I was walking along a remote desolate beach today accompanied with my Olympus OM-D E-M1 Micro Four Thirds camera and my trusty Olympus mZD 40-150mm f/2.8 lens, not really knowing what I would find.
The beach has protected areas to keep the endangered Hooded Plovers safe from beach goers as they can easily trample on the eggs or scare the young into hiding where they may die as the young are not able to fly away.
Beach goers are required to stay on the water edge to avoid disturbing them so I have do intention of shooting them – otherwise I would have taken the heavier Olympus mZD 300mm f/4 lens along instead.

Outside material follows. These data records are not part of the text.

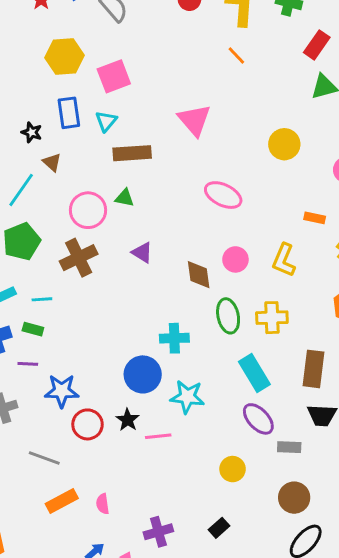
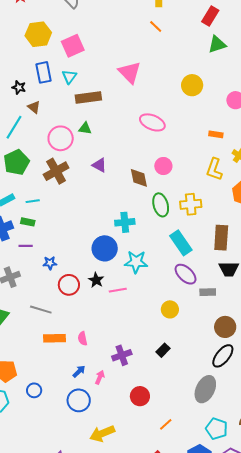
yellow L-shape: (284, 260) -> (214, 169), moved
blue star: (62, 391) -> (50, 263), size x0.6
brown circle: (294, 498) -> (225, 327), moved
orange rectangle: (62, 501) -> (54, 338), turned 30

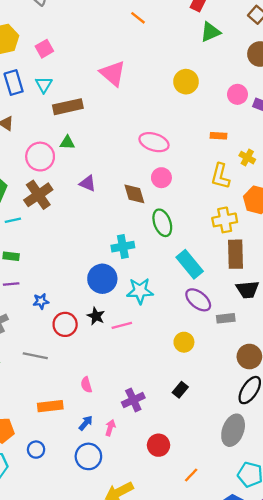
pink square: (73, 46) -> (44, 49), size x0.7
pink ellipse: (152, 122) -> (154, 142), moved
cyan line: (33, 201) -> (13, 220), moved
yellow cross: (191, 204) -> (225, 220), moved
orange rectangle: (54, 338) -> (50, 406), moved

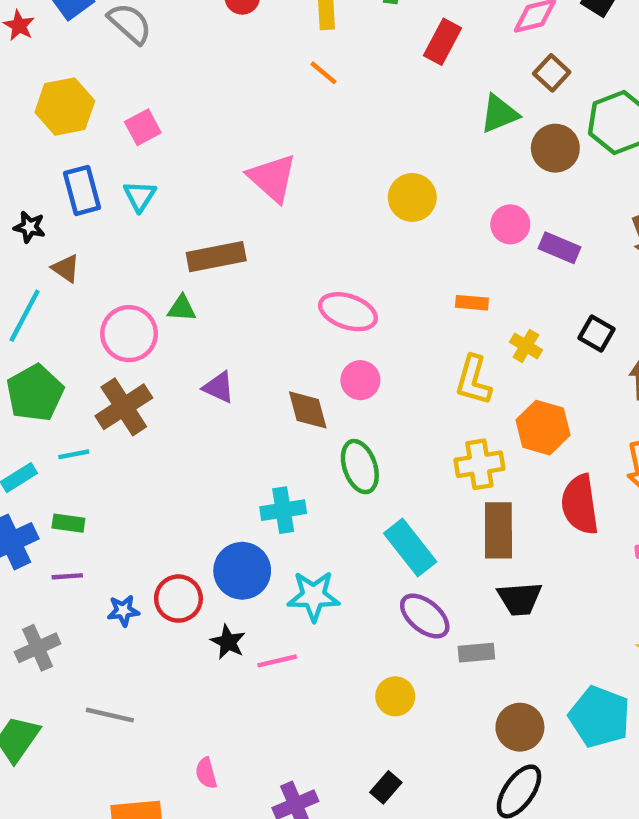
green triangle: (210, 32) -> (499, 114), moved
brown rectangle: (68, 107) -> (216, 257), moved
red circle: (65, 324) -> (178, 599), moved

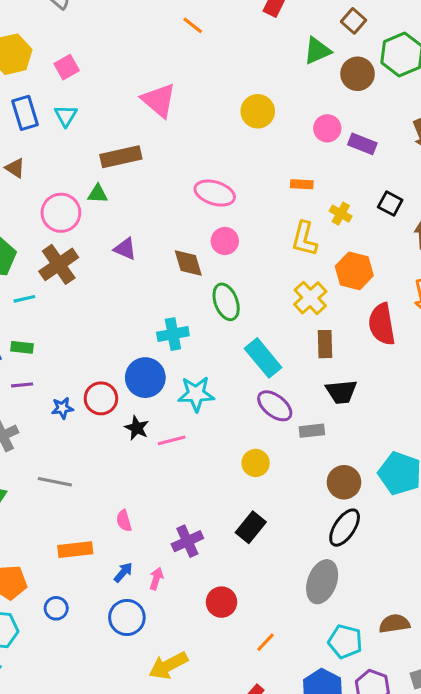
yellow cross: (479, 464) -> (310, 298), turned -32
brown rectangle: (498, 530) -> (325, 344), size x0.7
black rectangle: (386, 787) -> (251, 527), size x1.4

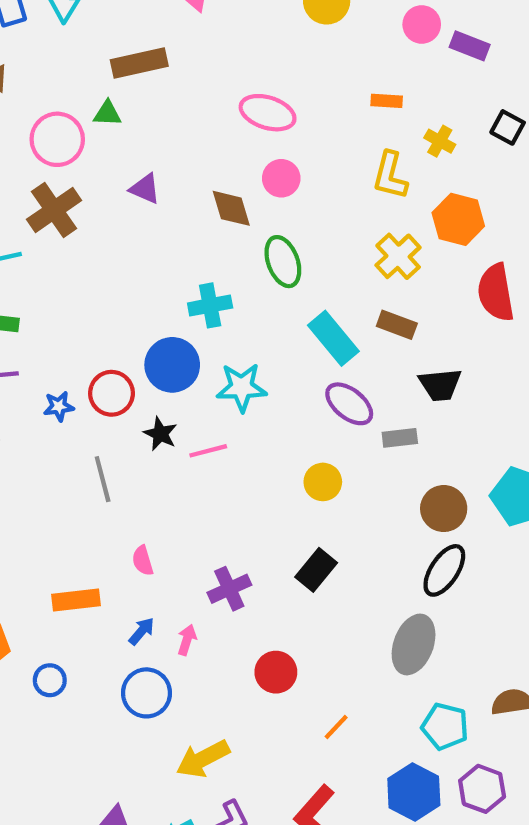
brown rectangle: (325, 344) -> (397, 325), moved, turned -68
gray line: (55, 482) -> (103, 479), moved, turned 64

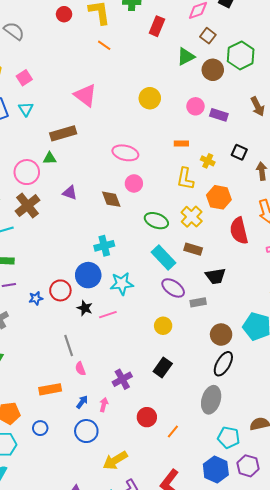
green ellipse: (283, 262) -> (156, 221), moved, turned -45
gray line: (103, 479) -> (69, 345), moved
orange line: (336, 727) -> (173, 432), moved

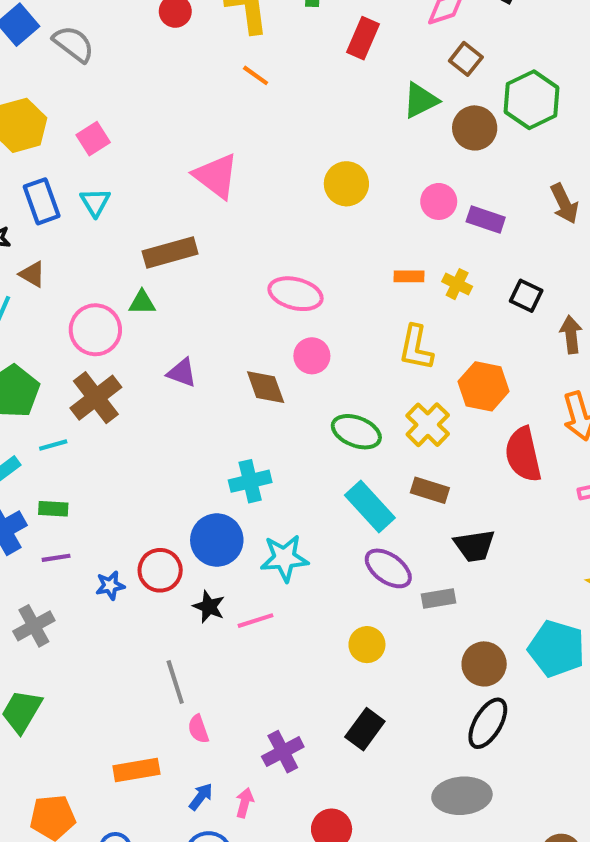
yellow cross: (208, 161) -> (457, 284), moved
gray ellipse: (211, 400) -> (462, 796), turned 68

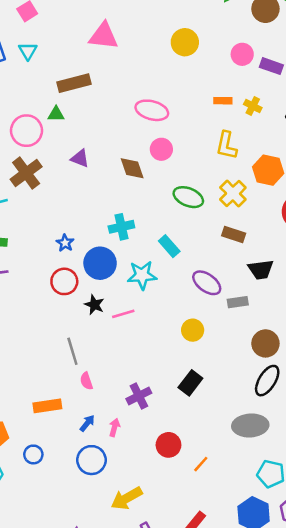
pink triangle: (216, 176) -> (104, 36), turned -32
cyan rectangle: (370, 506) -> (169, 246), moved, size x0.7
blue star: (110, 585) -> (65, 243), moved, turned -30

Unexpectedly, this adult Hooded Plover (aka Hooded Dotterel or Thinornis cucullatus) came running along the sand as they do down to the water’s edge just in front of me allowing me to get a couple of quick shots in while he/she stood still – which is not a common thing as they tend to continually run around looking for food.
Even at 300mm equivalent focal length reach in full frame terms, the small bird at that distance still looks pretty small in the frame, and so this image has been severely cropped to show you what one of these lovely birds look like in the wild.
Yes, it is not a ground breaking exciting image of a bird in flight with the sun’s reflection in its eyes and a catch of the day in the beak, but it is more of a sentimental ambience as he looks out to sea.
Note he has been tagged as this species which is endemic to southern Australia and Tasmania is endangered as a result of:
- human Summer beach going activities as this species breeds with a clutch of 1–3 eggs is laid from August to March, which is also the peak of the Austral summer tourist season with disturbance from dogs and horses on beaches.